__Your assignment__:
Starting at the line that contains "Ferienhäuser in Mühlbach am", print every remaining line of the entries, unchanged, and output nothing more.

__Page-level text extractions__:
⁂

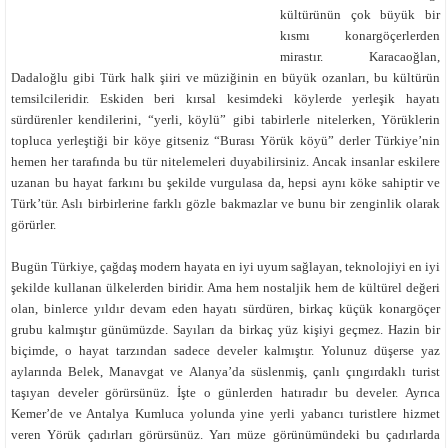
kültürünün çok büyük bir
kısmı konargöçerlerden
mirastır. Karacaoğlan,
Dadaloğlu gibi Türk halk şiiri ve müziğinin en büyük ozanları, bu kültürün
temsilcileridir. Eskiden beri kırsal kesimdeki köylerde yerleşik hayatı
sürdürenler kendilerini, “yerli, köylü” gibi tabirlerle nitelerken, Yörüklerin
topluca yerleştiği bir köye gitseniz “Burası Yörük köyü” derler Türkiye’nin
hemen her tarafında bu tür nitelemeleri duyabilirsiniz. Ancak insanlar eskilere
uzanan bu hayat farkını bu şekilde vurgulasa da, hepsi aynı köke sahiptir ve
Türk’tür. Aslı birbirlerine farklı gözle bakmazlar ve bunu bir zenginlik olarak
görürler.
Bugün Türkiye, çağdaş modern hayata en iyi uyum sağlayan, teknolojiyi en iyi
şekilde kullanan ülkelerden biridir. Ama hem nostaljik hem de kültürel değeri
olan, binlerce yıldır devam eden hayatı sürdüren, birkaç küçük konargöçer
grubu kalmıştır günümüzde. Sayıları da birkaç yüz kişiyi geçmez. Hazin bir
biçimde, o hayat tarzından sadece develer kalmıştır. Yolunuz düşerse yaz
aylarında Belek, Manavgat ve Alanya’da süslenmiş, çanlı çıngırdaklı turist
taşıyan develer görürsünüz. İşte o günlerden hatıradır bu develer. Ayrıca
Kemer’de ve Antalya Kumluca yolunda yine yerli yabancı turistlere hizmet
veren Yörük çadırları görürsünüz. Yarı müze görünümündeki bu çadırlarda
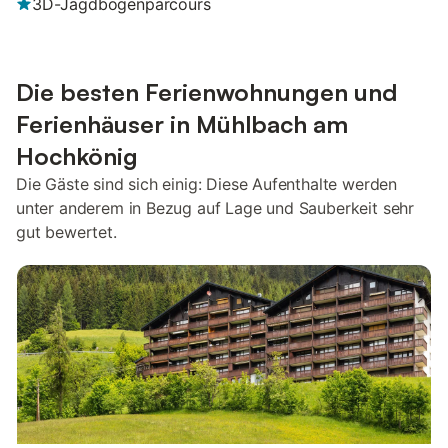
3D-Jagdbogenparcours
Die besten Ferienwohnungen und
Ferienhäuser in Mühlbach am
Hochkönig
Die Gäste sind sich einig: Diese Aufenthalte werden
unter anderem in Bezug auf Lage und Sauberkeit sehr
gut bewertet.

⁂

__Response for this exercise__:
Ferienhäuser in Mühlbach am
Hochkönig
Die Gäste sind sich einig: Diese Aufenthalte werden
unter anderem in Bezug auf Lage und Sauberkeit sehr
gut bewertet.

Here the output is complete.